Jusque-là, il avait été chargé seulement d’instruire en faux « contre inconnu » ; surtout, il avait passé jusqu’alors pour habile, souple, accommodant, s’il le fallait, et peu désireux de se brouiller avec les puissants du jour. Il stupéfia le procureur de la République en démasquant ses batteries.

Feuilloley, qui n’était point un méchant homme, mais seulement un magistrat ambitieux de parvenir, connut alors les perplexités de ces fonctionnaires judiciaires que Balzac a si profondément sondés, quand ils se trouvent pris entre deux feux. « Ne pas mentir à ma conscience et servir les deux grandes dames, voilà un chef-d’œuvre d’habileté », pensait Camusot[2].

La lutte autour de Dreyfus avait paru se ralentir pendant deux mois ; depuis quelques jours, elle reprenait avec une violence et une âpreté extrêmes, tout le classique réveil des tempêtes, plus formidable, après une accalmie passagère.

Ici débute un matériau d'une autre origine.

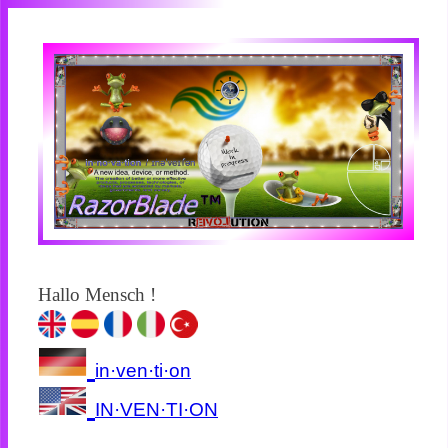
Hallo Mensch !
in·ven·ti·on
IN·VEN·TI·ON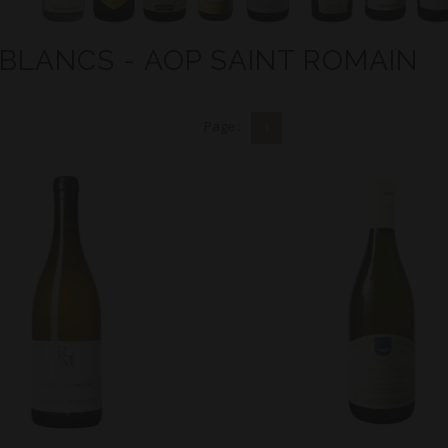
 BLANCS - AOP SAINT ROMAIN
Page :
1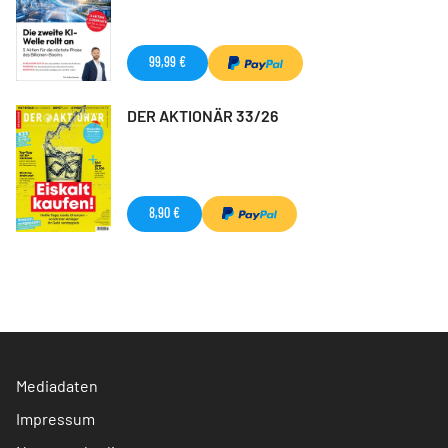
99,99 €
DER AKTIONÄR 33/26
8,90 €
Mediadaten
Impressum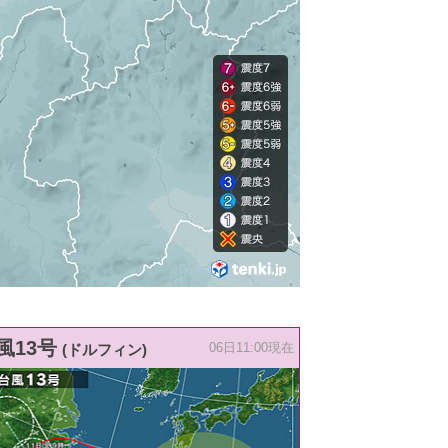
風13号
(ドルフィン)
06日11:00現在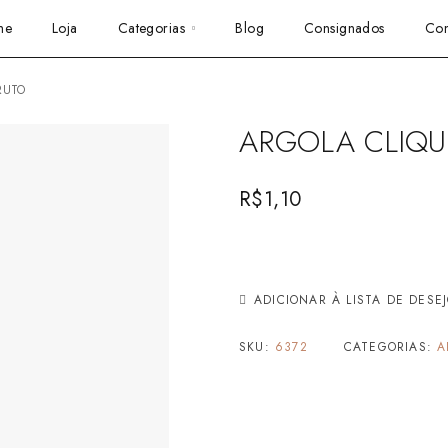
me
Loja
Categorias
Blog
Consignados
Con
RUTO
ARGOLA CLIQU
R$
1,10
ADICIONAR À LISTA DE DESE
SKU:
6372
CATEGORIAS:
A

Cavaignac fecit. Son patriotique dessein, mûri si longtemps, de terrasser l’agitation par des vérités nouvelles, s’était tourné contre lui. Les afficheurs n’avaient pas fini de coller son discours sur les murs que, déjà, il était en lambeaux. La lettre de Picquart, rendu publique, remettait tout en question. À ce coup

  1. 11 juillet, (Cass., II, 229) — Le dossier comprenait 49 pièces.
  2. Splendeurs et Misères des Courtisanes, IIIe livre, 31.